Ma se Amsterdam la rifiuta, che bandiera battono? La Lifeline, la nave della ong tedesca al centro delle polemiche in questi giorni, ha lamentato di essere stata «rifiutata dalla Germania, dai Paesi Bassi, dall’Italia». E adesso ha inviato due messaggi alla Francia e alla Spagna per chiedere ai governi aiuto. Nuove grane per Macron e Sanchez che in questi giorni hanno chiesto ai Paesi Ue solidarietà nella questione immigrazione e che ora devono passare dalle parole ai fatti. Dalla Spagna non è arrivata fino ad ora nessuna risposta. L’ultima spiaggia è la Francia. «Chiederemo alla Francia di accoglierci», ha annunciato Axel Steier, portavoce dell’ong, all’emittente francese Rtl. «Se non avremo una risposta, lasceremo Malta per andare al Nord … in Spagna o in Francia», ha detto ancora Steier, spiegando che a bordo della nave, sulla quale si trovano 230 migranti, «non c’è un’emergenza medica», ma la situazione è «psicologicamente difficile».

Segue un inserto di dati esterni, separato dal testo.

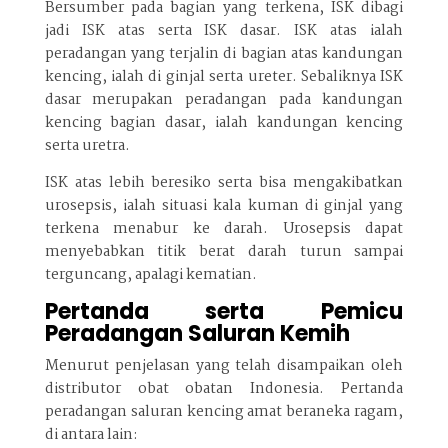
Bersumber pada bagian yang terkena, ISK dibagi
jadi ISK atas serta ISK dasar. ISK atas ialah
peradangan yang terjalin di bagian atas kandungan
kencing, ialah di ginjal serta ureter. Sebaliknya ISK
dasar merupakan peradangan pada kandungan
kencing bagian dasar, ialah kandungan kencing
serta uretra.
ISK atas lebih beresiko serta bisa mengakibatkan
urosepsis, ialah situasi kala kuman di ginjal yang
terkena menabur ke darah. Urosepsis dapat
menyebabkan titik berat darah turun sampai
terguncang, apalagi kematian.
Pertanda serta Pemicu
Peradangan Saluran Kemih
Menurut penjelasan yang telah disampaikan oleh
distributor obat obatan Indonesia. Pertanda
peradangan saluran kencing amat beraneka ragam,
di antara lain: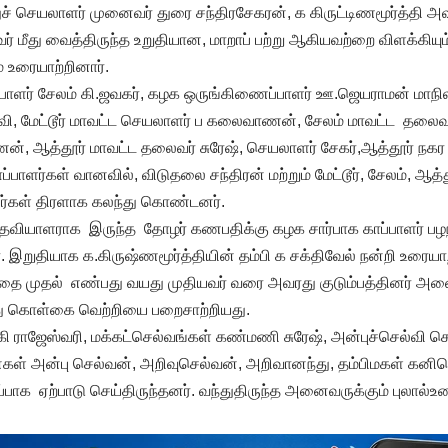
் செயலாளர் முனைவர் துரை சந்திரசேகரன், க கிருட்டிணமூர்த்தி அ
் மீது வைத்திருந்த உறுதியான, மாறாப் பற்று ஆகியவற்றை விளக்கிய
் உரையாற்றினார்.
ப்பாளர் சேலம் கி.ஜவகர், கழக ஒருங்கிணைப்பாளர் ஊ.ஜெயராமன் மாந
வி, மேட்டூர் மாவட்ட செயலாளர் ப கலைவாணன், சேலம் மாவட்ட தலைவ
், ஆத்தூர் மாவட்ட தலைவர் சுரேஷ், செயலாளர் சேகர்,ஆத்தூர் நக
ளர்கள் வானவில், விடுதலை சந்திரன் மற்றும் மேட்டூர், சேலம், ஆத்த
்கள் திரளாக கலந்து கொண்டனர்.
தவியாளராக இருந்த தோழர் கணபதிக்கு கழக சார்பாக காப்பாளர் ப
றுதியாக க.கிருஷ்ணமூர்த்தியின் தம்பி க சக்திவேல் நன்றி உரையாற
ழந்தை முதல் எண்பது வயது முதியவர் வரை அவரது குடும்பத்தினர் அன
ு கொள்கை வெற்றியை பறைசாற்றியது.
ராஜேஸ்வரி, மக்கட்செல்வங்கள் கண்மணி சுரேஷ், அன்புச்செல்வி செந்
கள் அன்பு செல்வன், அறிவுசெல்வன், அறிவானந்து, தம்பிமகள் கனிம
பாக ஏற்பாடு செய்திருந்தனர். வந்துதிருந்த அனைவருக்கும் புலால்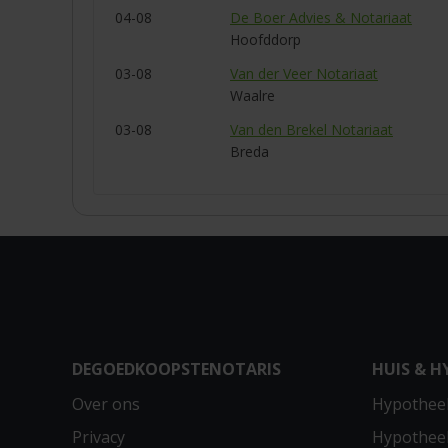
04-08
De Boer Advies & Notariaat
Hoofddorp
03-08
Van der Veer Notariaat
Waalre
03-08
Van den Brekel Notariaat
Breda
DEGOEDKOOPSTENOTARIS
HUIS & H
Over ons
Hypotheek
Privacy
Hypothee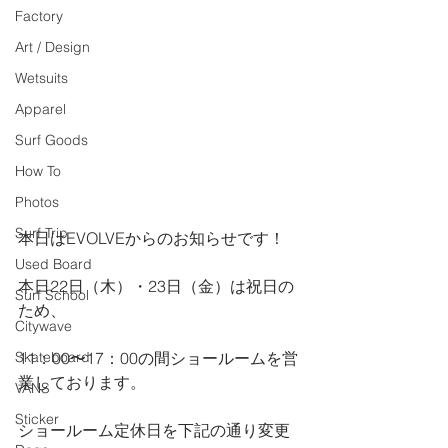
Factory
Art / Design
Wetsuits
Apparel
Surf Goods
How To
Photos
Surf Trip
本日はEVOLVEからのお知らせです！
Used Board
本日22日（木）・23日（金）は祝日の
Surf School
ため、
Citywave
Skateboard
11：00〜17：00の間ショールームを営
業しております。
VANS
Sticker
ショールーム定休日を下記の通り変更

Lifeline, il governo spagnolo non dà risposte

Venerdì gli operatori della Lifeline avevano scritto una lettera al governo spagnolo. Ma il governo spagnolo non ha dato risposte ufficiali. L’unica voce è arrivata dal ministro dello Sviluppo economico spagnolo, Josè Luis Abalos che ha ribattuto all’offerta arrivata dal sindaco di Barcellona Ada Colau di accogliere i mille migranti salvati nei giorni scorsi nel Mediterraneo. La Spagna, ha detto, ha una «visione umanitaria molto rispettosa dei diritti umani e molto in sintonia con la situazione difficile di determinate popolazioni», ma «altra cosa è che noi diventiamo l’organizzazione del Soccorso Marittimo di tutta Europa».